Texas Sues Johnson & Johnson for 'Hiding' Tylenol Autism Risks — Billions at Stake in Landmark Case

Texas Attorney General Ken Paxton has launched a sweeping legal action against pharmaceutical giants Johnson & Johnson and its spin-off Kenvue, accusing them of concealing evidence that prenatal use of Tylenol (acetaminophen) may increase the risk of autism and ADHD in children. Filed on 28 October in Texas state court, the lawsuit seeks damages estimated in the 'tens of billions' and claims the companies violated consumer protection laws by marketing the drug as safe for pregnant women without adequate warnings.

A Landmark Legal Move

This case marks the first successful state-level effort to pursue claims that previously stumbled in federal courts. It comes just weeks after former President Donald Trump publicly suggested a link between Tylenol use during pregnancy and autism—an assertion lacking definitive scientific backing.

In his statement announcing the lawsuit, Paxton invoked the 'Make America Healthy Again' agenda championed by Health Secretary Robert F. Kennedy Jr., framing the case as part of a broader crusade against Big Pharma. Kenvue responded swiftly, dismissing the allegations as 'baseless' and reaffirming the long-standing safety record of acetaminophen for pregnant women.

Key Allegations and Scientific Evidence

The Texas complaint alleges that, for decades, the defendants suppressed or ignored scientific signals linking prenatal acetaminophen exposure to neurodevelopmental disorders. It cites over 26 epidemiological studies, some demonstrating dose-response relationships, to argue that the evidence warrants both warning labels and liability.

The suit also accuses Johnson & Johnson of fraudulently transferring liabilities to Kenvue during its spin-off to shield itself from future claims. Yet, the scientific community remains divided. Many epidemiological studies show mixed or modest associations, often hampered by confounding factors and reliance on maternal recall data.

In 2022, dozens of related lawsuits were consolidated into a multi-district litigation (MDL), overseen by Judge Denise Cote, which dismissed claims late last year, criticising expert testimony as methodologically flawed.

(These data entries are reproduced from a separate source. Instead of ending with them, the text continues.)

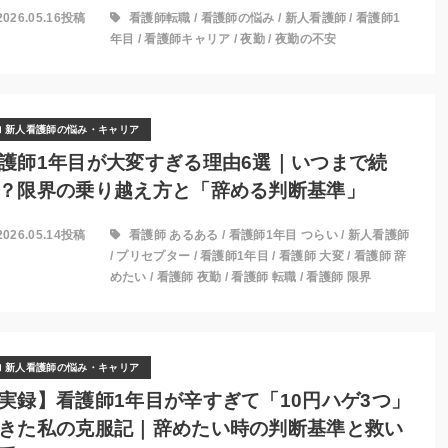
2026.05.16投稿
看護師転職
/
看護師の悩み
/
新人看護師
/
看護師1
年目
/
看護師キャリア
/
夜勤
/
夜勤の不安
新人看護師の悩み・キャリア
護師1年目が大変すぎる理由6選｜いつまで続
？限界の乗り越え方と「辞める判断基準」
2026.05.14投稿
看護師 あるある
/
看護師1年目 つらい
/
新人看護師
/
プリセプター
/
看護師1年目
/
看護師 大変
/
看護師 辞
めたい
/
看護師 夜勤
/
看護師 転職
/
看護師 限界
新人看護師の悩み・キャリア
実録】看護師1年目が辛すぎて「10円ハゲ3つ」
きた私の克服記｜辞めたい時の判断基準と救い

Legal Strategy and Political Context

To bolster its case, the Texas petition demands access to internal company memos, scientific analyses, and historical labelling decisions. It also seeks disgorgement, punitive damages, and injunctive relief.

Paxton's move follows closely on the heels of Trump's public statements earlier this year, where he warned pregnant women to avoid Tylenol, citing the alleged autism link and comparing populations like the Amish—who reportedly have lower autism rates due to limited medication use. Medical experts quickly pushed back, emphasising that correlation does not equal causation and highlighting the dangers of untreated fever during pregnancy.

The US Food and Drug Administration responded by announcing it would 'reassess' Tylenol labelling, although it stressed no causal relationship has been established.

A Broader Political and Cultural Battle

The Texas lawsuit exemplifies a broader trend under the Trump administration of using litigation as a political tool. Legal offensives increasingly target industries or ideas that challenge prevailing narratives.

The appointment of Robert F. Kennedy Jr. as Secretary of Health and Human Services (HHS) further underscores this shift. Kennedy, known for controversial views on vaccines and alternative health, has no formal medical training. His 'Make America Healthy Again' (MAHA) initiative often frames health policy through suspicion of pharmaceutical and government institutions.

Together with Trump's rhetoric, Kennedy and Trump have repeated claims linking Tylenol and folate deficiency to autism—a hypothesis that remains scientifically unproven.

Erosion of Public Trust and Health Risks

The lawsuit and its political context arrive amid growing public mistrust in health messaging. A recent Kaiser Family Foundation (KFF) poll found confidence in health information has sharply declined following the administration's warnings about Tylenol, with many unsure whom to believe.

Official warnings about widely used medications risk sowing fear and confusion among pregnant women, who often face difficult choices about medication use. Medical groups, including the American College of Obstetricians and Gynaecologists, have criticised the government's messaging as potentially dangerous, warning that untreated fever and inflammation can harm fetal development.

Experts warn that simplifying complex epidemiological data into cause-and-effect narratives can backfire. Women avoiding acetaminophen out of fear may resort to less safe alternatives.

Implications for the Future

The stakes in Texas are significant. If Paxton succeeds in securing a judgment or forcing label changes, it could open the floodgates for similar state-led lawsuits against pharmaceutical companies, potentially reshaping liability norms and risk assessments across the industry.

As this high-profile legal battle unfolds, it underscores the growing intersection of health science, politics, and legal strategies—raising vital questions about the future of medical regulation, corporate accountability, and public trust.